Por Marcelo Contreras
El rock es un museo

En abril ingresará una nueva camada al Hall de la fama del rock & roll, algo así como la liga de los súper héroes del género, pero en edad madura. Una de las reglas para ser inducido en esta institución nacida en Cleveland hace tres décadas, es que un artista solo puede ser postulado a veinticinco años del álbum debut, lo que da un margen razonable para considerar solo figuras con trayectoria. Si no fuera así, el próximo año tendríamos a Justin Bieber. El hall también incluye un museo. Su fachada recuerda la pirámide de cristal al ingreso del Louvre, una cosa faraónica, alusiva a momias, a los vestigios de una cultura desaparecida. ¿Quiénes eligen a los que merecen entrar al panteón? Gente de la industria y pesos pesados de la prensa musical estadounidense. Una de las críticas habituales a este jurado consiste en dudar de sus capacidades porque no son músicos —argumento tan irrisorio como cuestionar a un buen DT porque no fue futbolista—, y que obviamente privilegian sus gustos y miradas sobre lo que es el rock. Hay corrientes completas que provocan alergia en el hall, y pioneros aún sin su lugar.

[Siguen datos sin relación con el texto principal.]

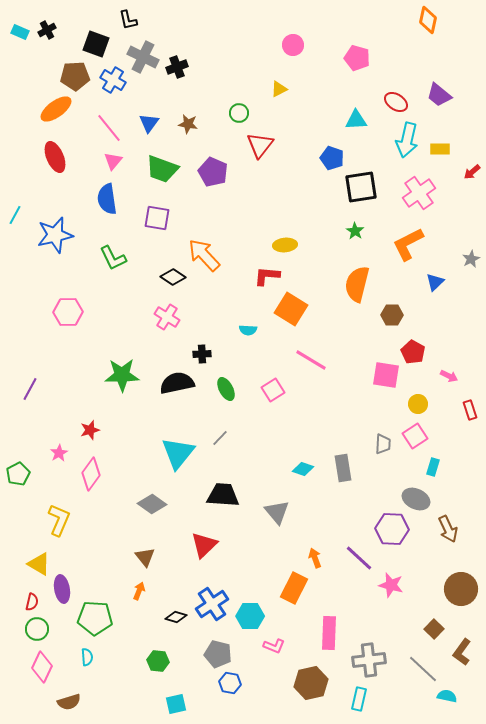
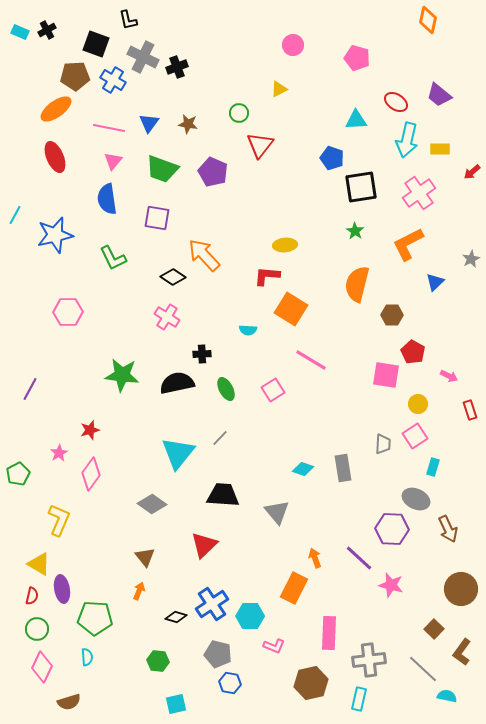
pink line at (109, 128): rotated 40 degrees counterclockwise
green star at (122, 375): rotated 8 degrees clockwise
red semicircle at (32, 602): moved 6 px up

Como todo premio, no solo se trata del talento artístico, sino de una maraña de movidas tras bastidores, relaciones públicas y sobajeos. Este año, los inducidos son Heart, la banda liderada por las hermanas Wilson (un clon de Led Zeppelin en sus orígenes), Rush (ignorados por la institución durante quince años por encarnar el rock progresivo), la fallecida reina de la música disco Donna Summer, el cantautor de los setenta Randy Newman, y los duros Public enemy, pilares del hip hop.

Para muchos que el rock esté en un museo es un contrasentido y una enésima señal de su extinción. Puede ser. Ya no conmueve a generaciones completas, no hay héroes, ni canciones del género que hagan cantar a toda la Tierra. Dejó de ser un engranaje vital de la cultura pop, para convertirse en una pieza digna de ser resumida en un artefacto —una guitarra, un disco, la letra a mano de un clásico—enmarcado en una pared. Una forma de arte que pasó de la acción a la contemplación.